Клинок, пройдя в непосредственной близости от головы смотрителя, уверенно перерубил тонкий сухой дрын (торчащий из плетёного забора), на который был надет старый глиняный горшок. Горшок, отлетев далеко в сторону и ударившись о дверной косяк курятника, звонко разлетелся на мелкие куски и кусочки.
– Зарублю на фиг! – очень достоверно пообещал Пётр, в глубине души удивляясь сам на себя. – Говоришь, что в лукошке не хватает двух яиц? Ну-ну…. Хочешь, я прямо сейчас отыщу пропавшую парочку, отсеку и сложу в корзинку? Хочешь, гнида скользкая?
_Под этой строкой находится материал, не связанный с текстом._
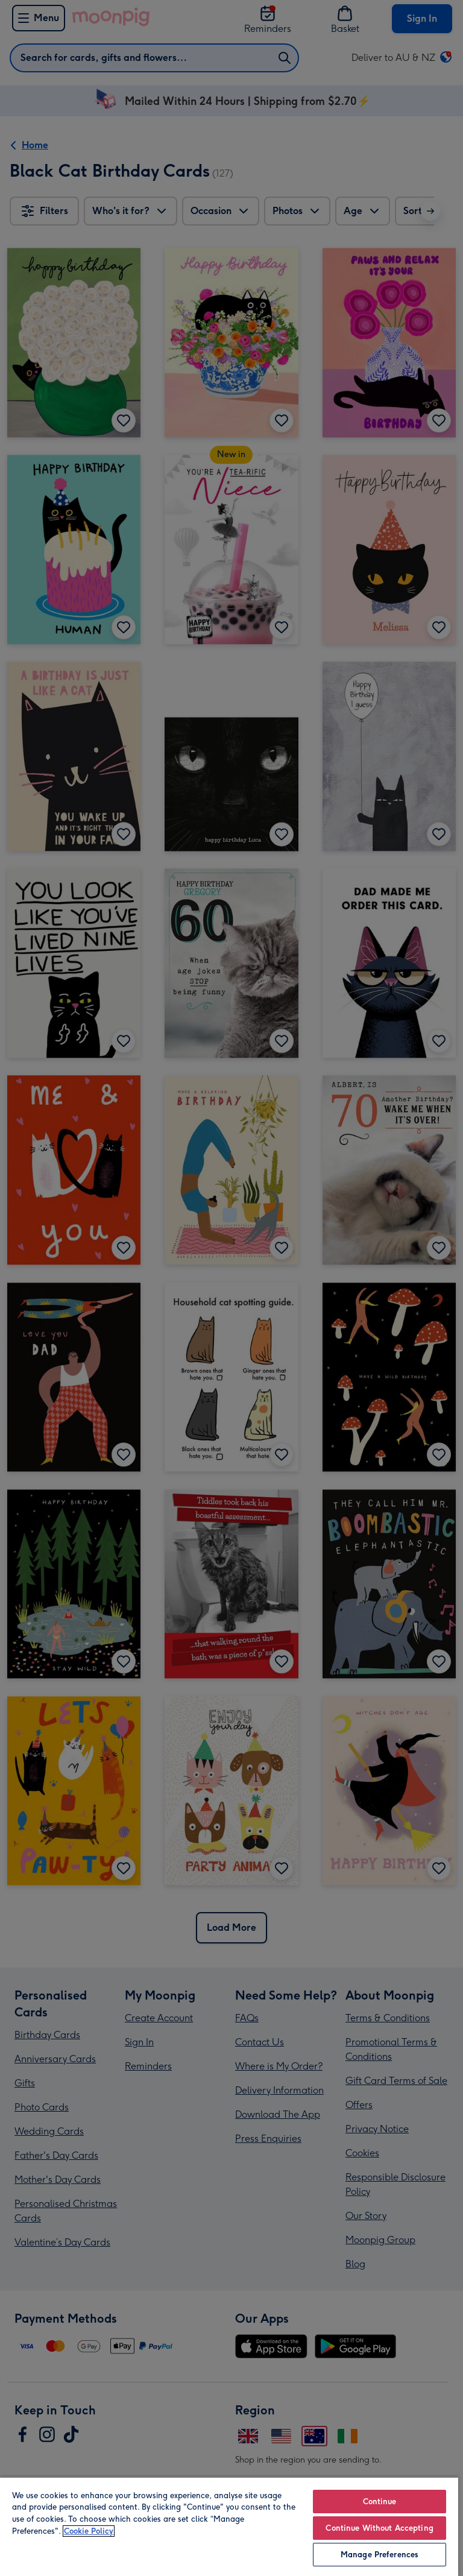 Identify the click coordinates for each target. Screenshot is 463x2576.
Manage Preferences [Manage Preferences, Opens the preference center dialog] (379, 2554)
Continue (380, 2501)
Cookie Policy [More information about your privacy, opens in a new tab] (88, 2531)
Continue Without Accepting (379, 2528) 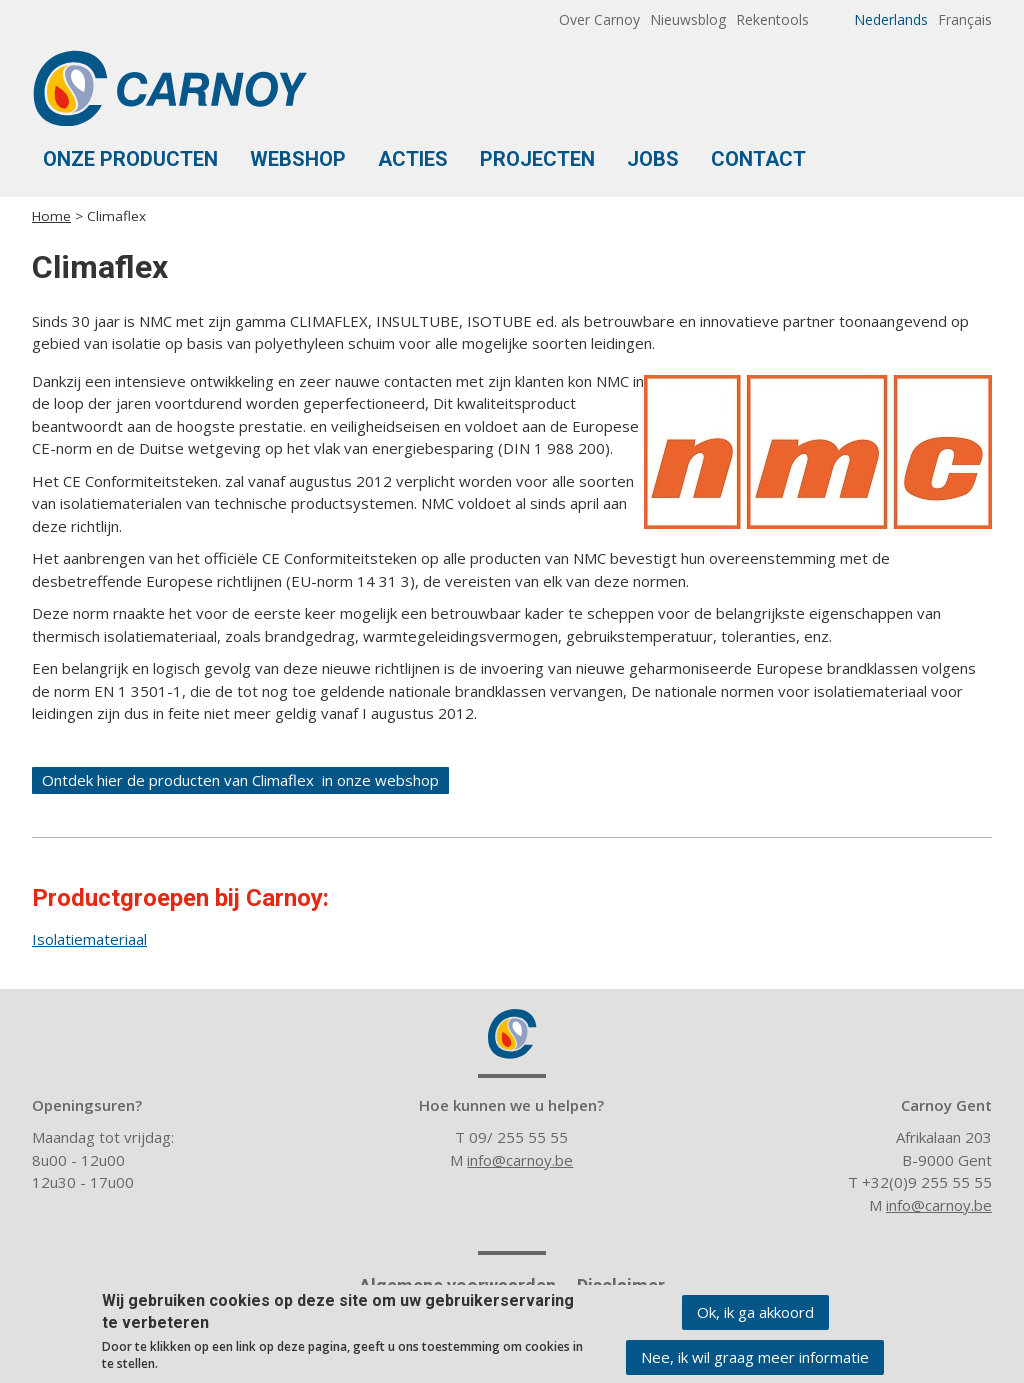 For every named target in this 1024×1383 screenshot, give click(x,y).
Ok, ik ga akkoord (755, 1316)
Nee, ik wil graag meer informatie (755, 1361)
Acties (413, 159)
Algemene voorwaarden (457, 1285)
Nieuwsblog (688, 19)
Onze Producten (130, 159)
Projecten (537, 159)
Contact (758, 159)
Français (965, 19)
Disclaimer (621, 1285)
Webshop (298, 159)
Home (51, 216)
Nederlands (891, 19)
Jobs (653, 159)
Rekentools (772, 19)
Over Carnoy (599, 19)
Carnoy (512, 1034)
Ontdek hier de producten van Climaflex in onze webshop (240, 780)
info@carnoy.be (520, 1160)
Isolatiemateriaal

Тутошний Иван Павлович, громко и неприлично испортив воздух, присел на корточки, и, испуганно прикрыв лицо ладонями, захныкал, всхлипывая через каждую вторую фразу:
– Нет, не хочу! Не хочу, честное благородное слово…. Нет! Не надо…. Не губите! Ради Господа нашего…. У меня двое детишек маленьких! Не надо…. Всё исполню, что скажете! Всё….
– Молчать! – жёстко прикрикнул Петька и добавил – уже гораздо более мягким тоном: – Пятнадцать минут у тебя на всё про всё, Палыч. Жду у крыльца светёлки. Время пошло…
Проходя мимо конюшни, он услышал, как за досчатой стенкой один ямщик тихонько говорит другому:
– Вот оно как, Проша. Денис-то Васильевич, он ещё ангел небесный во плоти, только рукам волю даёт. А этот-то, который Бурмин…. Ну, чисто волк лесной, оголодавший. Зарубит насмерть и не поморщится. Сторонкой его, упыря, надо обходить, сторонкой…
«Вот, даже, как оно, братец!», – неслышно для окружающих хохотнул внутренний голос. – «Если и дальше так пойдёт, то ты очень скоро станешь местной легендой – страшной такой, знаменитой, чёрной…. А твоей старинной фамилией будут пугать маленьких детей, чтобы они излишне не баловались, не капризничали и хорошо кушали по утрам…».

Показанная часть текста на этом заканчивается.